Ultimately, it's a horror movie that works best on the people that are easily scared. Not that the scares are cheap or anything, but now that I'm old and married I don't have those "what if I get a disease?" fears I had in high school, and as I've said numerous times on here I don't scare easily. If horror films get under your skin with relative ease, and/or you're a younger audience member, this will play like gangbusters, and I encourage that you see it for yourself. If nothing else, it's worth watching for the inevitable post-movie discussion filled with Gremlins-esque "What if they cross time zones?" type questions concerning the film's "just go with it" logic (my favorite so far: "Why doesn't one of them just bang an astronaut?"). And I love that it's playing on over 1000 screens right now (and not doing that bad! My matinee had like 20 people, pretty good for an indie horror film with zero advertising), as this is the sort of movie I expected to go VOD before being dumped in a few indie theaters a month later, like pretty much every indie horror movie nowadays. Indeed, in an unprecedented move, it WAS planned for a VOD release by now, but instead it got the Paranormal Activity treatment. After doing incredible business in a few (literally, I think it was 4) theaters, it expanded into a hundred or so, continued doing well, and now it's basically playing everywhere in major cities - PA was the last time I can remember a horror movie EARNING a wide release due to demand instead of just getting one. This the sort of thing I've been waiting to see happen ever since VOD became the norm for smaller horror fare, and it gives me hope that horror fans still know how to go up to a box office and ask for a ticket instead of navigating on their computer or cable box.
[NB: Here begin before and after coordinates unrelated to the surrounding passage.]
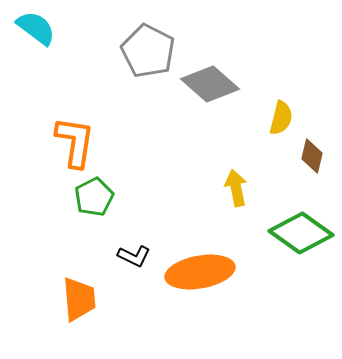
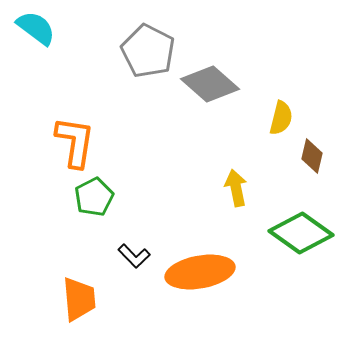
black L-shape: rotated 20 degrees clockwise
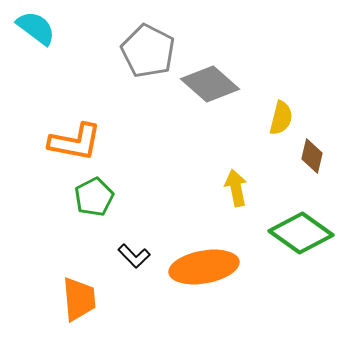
orange L-shape: rotated 92 degrees clockwise
orange ellipse: moved 4 px right, 5 px up
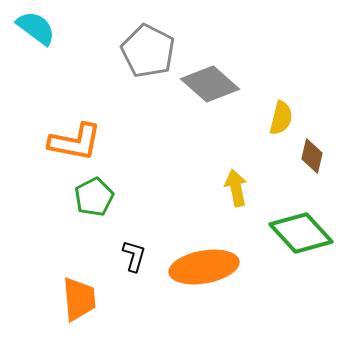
green diamond: rotated 12 degrees clockwise
black L-shape: rotated 120 degrees counterclockwise
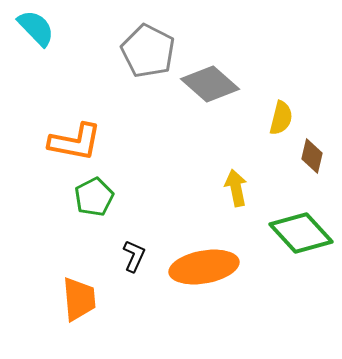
cyan semicircle: rotated 9 degrees clockwise
black L-shape: rotated 8 degrees clockwise
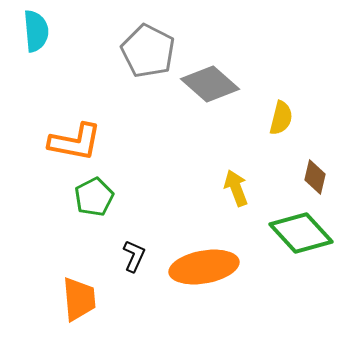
cyan semicircle: moved 3 px down; rotated 39 degrees clockwise
brown diamond: moved 3 px right, 21 px down
yellow arrow: rotated 9 degrees counterclockwise
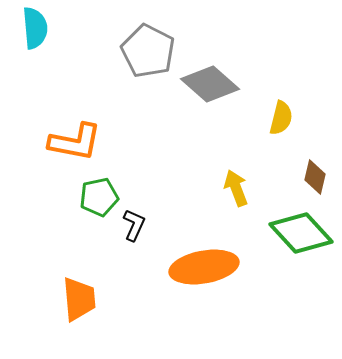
cyan semicircle: moved 1 px left, 3 px up
green pentagon: moved 5 px right; rotated 15 degrees clockwise
black L-shape: moved 31 px up
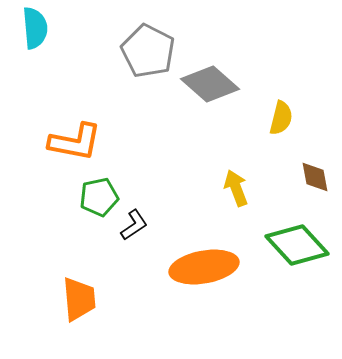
brown diamond: rotated 24 degrees counterclockwise
black L-shape: rotated 32 degrees clockwise
green diamond: moved 4 px left, 12 px down
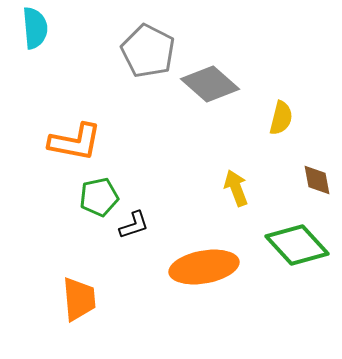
brown diamond: moved 2 px right, 3 px down
black L-shape: rotated 16 degrees clockwise
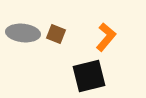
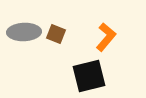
gray ellipse: moved 1 px right, 1 px up; rotated 8 degrees counterclockwise
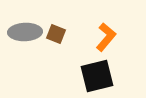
gray ellipse: moved 1 px right
black square: moved 8 px right
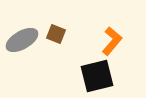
gray ellipse: moved 3 px left, 8 px down; rotated 28 degrees counterclockwise
orange L-shape: moved 6 px right, 4 px down
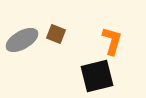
orange L-shape: rotated 24 degrees counterclockwise
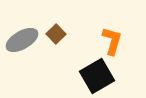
brown square: rotated 24 degrees clockwise
black square: rotated 16 degrees counterclockwise
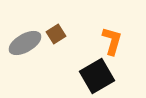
brown square: rotated 12 degrees clockwise
gray ellipse: moved 3 px right, 3 px down
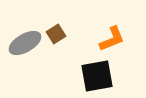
orange L-shape: moved 2 px up; rotated 52 degrees clockwise
black square: rotated 20 degrees clockwise
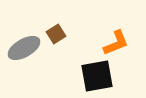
orange L-shape: moved 4 px right, 4 px down
gray ellipse: moved 1 px left, 5 px down
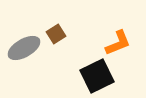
orange L-shape: moved 2 px right
black square: rotated 16 degrees counterclockwise
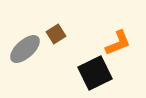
gray ellipse: moved 1 px right, 1 px down; rotated 12 degrees counterclockwise
black square: moved 2 px left, 3 px up
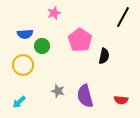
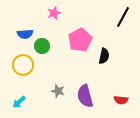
pink pentagon: rotated 10 degrees clockwise
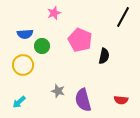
pink pentagon: rotated 20 degrees counterclockwise
purple semicircle: moved 2 px left, 4 px down
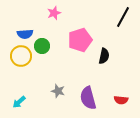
pink pentagon: rotated 30 degrees clockwise
yellow circle: moved 2 px left, 9 px up
purple semicircle: moved 5 px right, 2 px up
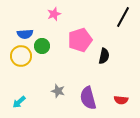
pink star: moved 1 px down
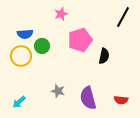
pink star: moved 7 px right
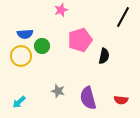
pink star: moved 4 px up
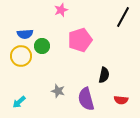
black semicircle: moved 19 px down
purple semicircle: moved 2 px left, 1 px down
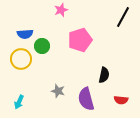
yellow circle: moved 3 px down
cyan arrow: rotated 24 degrees counterclockwise
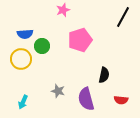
pink star: moved 2 px right
cyan arrow: moved 4 px right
Even if I wasn't as blown away by it as some of my pals and many critics, I'm still thrilled to see the success it has achieved. But if you're like me and can't help over-analyzing things, be prepared to say "Wait a minute..." more often than you'd like.
What say you?
*I saw it at AFI Fest last fall, but it was a midnight screening, so you should easily guess what happened. Since I was mixed I didn't think it was fair to write a review as maybe some of my issues would have been resolved if I hadn't slept through a key piece of info or something, so I waited until now - and went at an 11 am screening! - to put my thoughts down. As it turns out, none of my issues changed; the parts I missed weren't that essential anyway (and one, that boat part, actually made me like the movie slightly less since it was such a go nowhere sequence and the whole "you can't just get rid of it" thing had already been hammered home and would be again).